Blickt man auf marode Verkehrswege, ist Hamburg in Deutschland kein Einzelfall: Laut einer Studie des Deutschen Instituts für Urbanistik (Difu) weist knapp die Hälfte der kommunalen Brücken „problematische oder schlechte Zustände auf“. Die Studie hat durch Stichprobenuntersuchungen festgestellt, dass bei rund 15 Prozent der Brücken „Ersatzneubaubedarf“ bestehe.

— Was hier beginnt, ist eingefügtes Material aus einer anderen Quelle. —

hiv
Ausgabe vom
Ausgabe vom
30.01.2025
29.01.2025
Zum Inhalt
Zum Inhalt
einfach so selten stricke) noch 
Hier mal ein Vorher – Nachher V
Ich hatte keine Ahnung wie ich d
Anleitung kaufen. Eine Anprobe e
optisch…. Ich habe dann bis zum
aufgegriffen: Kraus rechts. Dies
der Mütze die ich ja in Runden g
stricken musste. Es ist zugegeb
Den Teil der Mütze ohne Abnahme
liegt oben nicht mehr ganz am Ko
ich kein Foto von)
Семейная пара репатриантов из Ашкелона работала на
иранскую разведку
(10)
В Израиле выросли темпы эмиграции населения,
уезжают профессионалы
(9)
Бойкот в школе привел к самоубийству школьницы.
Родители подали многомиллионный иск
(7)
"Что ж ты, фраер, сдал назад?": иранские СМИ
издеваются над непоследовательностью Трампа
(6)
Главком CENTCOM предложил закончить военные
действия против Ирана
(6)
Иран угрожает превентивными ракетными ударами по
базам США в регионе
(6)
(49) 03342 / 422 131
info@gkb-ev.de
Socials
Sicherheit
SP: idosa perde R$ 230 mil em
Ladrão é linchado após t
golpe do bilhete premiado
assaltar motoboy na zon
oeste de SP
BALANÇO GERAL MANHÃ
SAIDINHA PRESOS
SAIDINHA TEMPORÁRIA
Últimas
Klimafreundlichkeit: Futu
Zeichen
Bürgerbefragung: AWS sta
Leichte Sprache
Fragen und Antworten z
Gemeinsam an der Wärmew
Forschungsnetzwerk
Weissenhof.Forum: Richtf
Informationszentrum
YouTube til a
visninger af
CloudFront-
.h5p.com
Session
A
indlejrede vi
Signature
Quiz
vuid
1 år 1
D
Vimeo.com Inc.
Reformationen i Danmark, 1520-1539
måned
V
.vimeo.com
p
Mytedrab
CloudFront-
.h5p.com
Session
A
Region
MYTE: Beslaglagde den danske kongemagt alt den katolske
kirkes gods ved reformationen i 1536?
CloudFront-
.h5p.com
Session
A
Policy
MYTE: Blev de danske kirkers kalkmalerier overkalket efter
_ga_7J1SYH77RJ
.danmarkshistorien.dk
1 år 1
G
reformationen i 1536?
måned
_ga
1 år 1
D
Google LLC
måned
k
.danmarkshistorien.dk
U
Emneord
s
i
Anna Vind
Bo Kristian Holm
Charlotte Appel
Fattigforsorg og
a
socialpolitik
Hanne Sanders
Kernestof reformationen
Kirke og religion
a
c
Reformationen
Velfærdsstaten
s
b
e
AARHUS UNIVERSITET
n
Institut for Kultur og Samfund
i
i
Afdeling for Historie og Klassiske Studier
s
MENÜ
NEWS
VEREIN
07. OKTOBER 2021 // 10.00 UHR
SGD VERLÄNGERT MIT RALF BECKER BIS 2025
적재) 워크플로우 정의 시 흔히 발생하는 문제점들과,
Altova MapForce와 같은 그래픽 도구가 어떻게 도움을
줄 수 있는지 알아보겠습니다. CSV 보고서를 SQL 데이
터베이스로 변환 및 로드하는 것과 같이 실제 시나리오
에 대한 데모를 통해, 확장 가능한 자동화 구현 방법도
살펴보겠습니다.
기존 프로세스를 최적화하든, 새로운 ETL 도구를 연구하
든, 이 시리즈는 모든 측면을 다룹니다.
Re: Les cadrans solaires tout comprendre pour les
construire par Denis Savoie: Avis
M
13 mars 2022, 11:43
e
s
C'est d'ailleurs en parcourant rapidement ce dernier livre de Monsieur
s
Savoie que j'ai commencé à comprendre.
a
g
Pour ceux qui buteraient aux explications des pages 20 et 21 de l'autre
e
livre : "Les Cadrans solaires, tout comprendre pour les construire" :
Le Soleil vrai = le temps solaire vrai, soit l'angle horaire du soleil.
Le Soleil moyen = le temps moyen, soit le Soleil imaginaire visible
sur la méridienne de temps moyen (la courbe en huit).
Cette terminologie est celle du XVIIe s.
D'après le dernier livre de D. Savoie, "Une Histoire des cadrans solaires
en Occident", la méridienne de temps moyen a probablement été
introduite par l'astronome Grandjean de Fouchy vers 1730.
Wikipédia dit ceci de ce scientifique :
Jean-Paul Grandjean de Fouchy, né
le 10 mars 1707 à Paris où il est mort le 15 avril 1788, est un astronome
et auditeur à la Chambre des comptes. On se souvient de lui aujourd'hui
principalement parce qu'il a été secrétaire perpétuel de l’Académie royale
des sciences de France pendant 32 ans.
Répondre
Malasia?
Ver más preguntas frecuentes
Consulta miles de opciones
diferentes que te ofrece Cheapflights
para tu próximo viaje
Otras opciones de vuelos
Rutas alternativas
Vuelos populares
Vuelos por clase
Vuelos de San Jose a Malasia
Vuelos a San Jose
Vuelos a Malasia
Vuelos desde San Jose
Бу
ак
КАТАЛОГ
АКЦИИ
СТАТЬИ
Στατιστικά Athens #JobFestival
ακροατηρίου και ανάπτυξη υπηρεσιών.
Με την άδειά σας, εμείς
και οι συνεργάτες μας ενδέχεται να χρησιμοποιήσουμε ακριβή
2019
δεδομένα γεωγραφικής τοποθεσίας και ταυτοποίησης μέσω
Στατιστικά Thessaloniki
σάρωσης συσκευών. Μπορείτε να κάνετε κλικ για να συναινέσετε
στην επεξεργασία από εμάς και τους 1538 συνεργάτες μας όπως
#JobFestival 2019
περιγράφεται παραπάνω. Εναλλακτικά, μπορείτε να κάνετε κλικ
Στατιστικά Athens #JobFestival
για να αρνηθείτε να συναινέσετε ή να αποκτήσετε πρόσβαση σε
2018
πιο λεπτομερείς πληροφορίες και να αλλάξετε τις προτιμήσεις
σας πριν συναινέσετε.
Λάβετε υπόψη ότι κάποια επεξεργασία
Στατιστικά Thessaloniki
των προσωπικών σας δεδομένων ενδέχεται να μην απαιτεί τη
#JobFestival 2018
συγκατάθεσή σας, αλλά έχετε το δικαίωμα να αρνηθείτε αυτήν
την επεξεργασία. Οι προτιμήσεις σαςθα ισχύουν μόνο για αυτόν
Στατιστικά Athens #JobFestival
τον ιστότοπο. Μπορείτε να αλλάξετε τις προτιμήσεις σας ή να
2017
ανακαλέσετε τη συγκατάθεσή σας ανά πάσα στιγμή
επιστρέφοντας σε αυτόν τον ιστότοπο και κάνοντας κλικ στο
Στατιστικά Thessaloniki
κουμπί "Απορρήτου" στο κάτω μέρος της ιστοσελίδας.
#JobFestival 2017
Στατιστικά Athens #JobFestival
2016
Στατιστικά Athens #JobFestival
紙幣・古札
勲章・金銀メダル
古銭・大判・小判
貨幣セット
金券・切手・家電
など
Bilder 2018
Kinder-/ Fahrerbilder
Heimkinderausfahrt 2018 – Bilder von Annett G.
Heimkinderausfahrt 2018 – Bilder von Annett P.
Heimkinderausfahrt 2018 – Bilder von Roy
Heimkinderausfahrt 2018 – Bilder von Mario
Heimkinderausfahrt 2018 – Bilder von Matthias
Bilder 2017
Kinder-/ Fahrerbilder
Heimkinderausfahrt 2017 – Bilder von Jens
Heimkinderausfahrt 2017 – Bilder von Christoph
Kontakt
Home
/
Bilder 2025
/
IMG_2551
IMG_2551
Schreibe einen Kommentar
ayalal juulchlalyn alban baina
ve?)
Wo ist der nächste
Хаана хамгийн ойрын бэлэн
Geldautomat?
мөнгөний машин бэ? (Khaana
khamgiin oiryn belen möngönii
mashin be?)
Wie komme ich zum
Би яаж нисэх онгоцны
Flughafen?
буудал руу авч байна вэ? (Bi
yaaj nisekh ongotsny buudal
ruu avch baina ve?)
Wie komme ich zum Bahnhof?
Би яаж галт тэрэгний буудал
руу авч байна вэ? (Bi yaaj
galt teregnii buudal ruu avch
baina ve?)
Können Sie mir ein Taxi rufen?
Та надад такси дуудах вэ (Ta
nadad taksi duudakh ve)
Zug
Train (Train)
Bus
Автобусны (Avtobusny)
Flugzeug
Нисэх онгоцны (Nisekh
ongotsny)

Sie sind also so marode, dass sie eigentlich abgerissen und sogar komplett erneuert werden müssen.
Der Hamburger Rechnungshof geht wiederum davon aus, dass 700 Millionen Euro für die dringende Reparatur von Straßen, Brücken und Tunnel in der Hansestadt benötigt werden. Die gesamte Überprüfung der Hafenbrücken sollte 2016 abgeschlossen werden.